[Exercise]
Retype every line of the records exactly.

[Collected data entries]
● ● ● ● ● ● ●

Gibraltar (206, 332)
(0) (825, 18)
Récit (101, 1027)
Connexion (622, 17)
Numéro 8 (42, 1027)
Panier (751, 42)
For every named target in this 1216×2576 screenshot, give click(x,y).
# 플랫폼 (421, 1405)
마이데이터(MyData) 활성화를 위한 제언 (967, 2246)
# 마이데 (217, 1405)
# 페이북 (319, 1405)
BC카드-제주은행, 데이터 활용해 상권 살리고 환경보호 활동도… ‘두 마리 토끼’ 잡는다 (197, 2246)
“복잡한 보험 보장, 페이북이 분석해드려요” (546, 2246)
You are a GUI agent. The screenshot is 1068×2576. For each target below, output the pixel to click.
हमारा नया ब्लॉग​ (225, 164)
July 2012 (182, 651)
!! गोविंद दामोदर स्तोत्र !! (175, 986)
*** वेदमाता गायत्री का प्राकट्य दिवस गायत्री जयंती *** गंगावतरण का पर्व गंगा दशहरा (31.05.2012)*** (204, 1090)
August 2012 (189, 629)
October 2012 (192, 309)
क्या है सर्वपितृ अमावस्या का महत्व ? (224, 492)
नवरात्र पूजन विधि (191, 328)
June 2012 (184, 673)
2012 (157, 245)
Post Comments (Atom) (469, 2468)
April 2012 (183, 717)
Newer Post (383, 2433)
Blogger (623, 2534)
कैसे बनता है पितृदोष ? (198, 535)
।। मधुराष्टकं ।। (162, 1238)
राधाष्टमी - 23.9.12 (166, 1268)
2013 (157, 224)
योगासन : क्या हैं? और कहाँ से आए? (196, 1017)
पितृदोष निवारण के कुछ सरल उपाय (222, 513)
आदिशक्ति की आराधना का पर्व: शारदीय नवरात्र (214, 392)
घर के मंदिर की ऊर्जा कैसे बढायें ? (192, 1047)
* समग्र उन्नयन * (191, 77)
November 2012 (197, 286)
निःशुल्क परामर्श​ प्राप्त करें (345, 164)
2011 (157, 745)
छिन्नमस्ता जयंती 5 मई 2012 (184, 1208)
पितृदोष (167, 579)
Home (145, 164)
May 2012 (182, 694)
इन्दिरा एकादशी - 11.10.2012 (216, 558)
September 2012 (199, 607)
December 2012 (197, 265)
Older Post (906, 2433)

● ● ● ● ● ● ●

[Your response]
Gibraltar (206, 332)
(0) (825, 18)
Récit (101, 1027)
Connexion (622, 17)
Numéro 8 (42, 1027)
Panier (751, 42)
For every named target in this 1216×2576 screenshot, give click(x,y).
# 플랫폼 (421, 1405)
마이데이터(MyData) 활성화를 위한 제언 (967, 2246)
# 마이데 (217, 1405)
# 페이북 (319, 1405)
BC카드-제주은행, 데이터 활용해 상권 살리고 환경보호 활동도… ‘두 마리 토끼’ 잡는다 (197, 2246)
“복잡한 보험 보장, 페이북이 분석해드려요” (546, 2246)
You are a GUI agent. The screenshot is 1068×2576. For each target below, output the pixel to click.
हमारा नया ब्लॉग​ (225, 164)
July 2012 (182, 651)
!! गोविंद दामोदर स्तोत्र !! (175, 986)
*** वेदमाता गायत्री का प्राकट्य दिवस गायत्री जयंती *** गंगावतरण का पर्व गंगा दशहरा (31.05.2012)*** (204, 1090)
August 2012 (189, 629)
October 2012 (192, 309)
क्या है सर्वपितृ अमावस्या का महत्व ? (224, 492)
नवरात्र पूजन विधि (191, 328)
June 2012 (184, 673)
2012 (157, 245)
Post Comments (Atom) (469, 2468)
April 2012 (183, 717)
Newer Post (383, 2433)
Blogger (623, 2534)
कैसे बनता है पितृदोष ? (198, 535)
।। मधुराष्टकं ।। (162, 1238)
राधाष्टमी - 23.9.12 (166, 1268)
2013 (157, 224)
योगासन : क्या हैं? और कहाँ से आए? (196, 1017)
पितृदोष निवारण के कुछ सरल उपाय (222, 513)
आदिशक्ति की आराधना का पर्व: शारदीय नवरात्र (214, 392)
घर के मंदिर की ऊर्जा कैसे बढायें ? (192, 1047)
* समग्र उन्नयन * (191, 77)
November 2012 (197, 286)
निःशुल्क परामर्श​ प्राप्त करें (345, 164)
2011 (157, 745)
छिन्नमस्ता जयंती 5 मई 2012 (184, 1208)
पितृदोष (167, 579)
Home (145, 164)
May 2012 (182, 694)
इन्दिरा एकादशी - 11.10.2012 (216, 558)
September 2012 (199, 607)
December 2012 (197, 265)
Older Post (906, 2433)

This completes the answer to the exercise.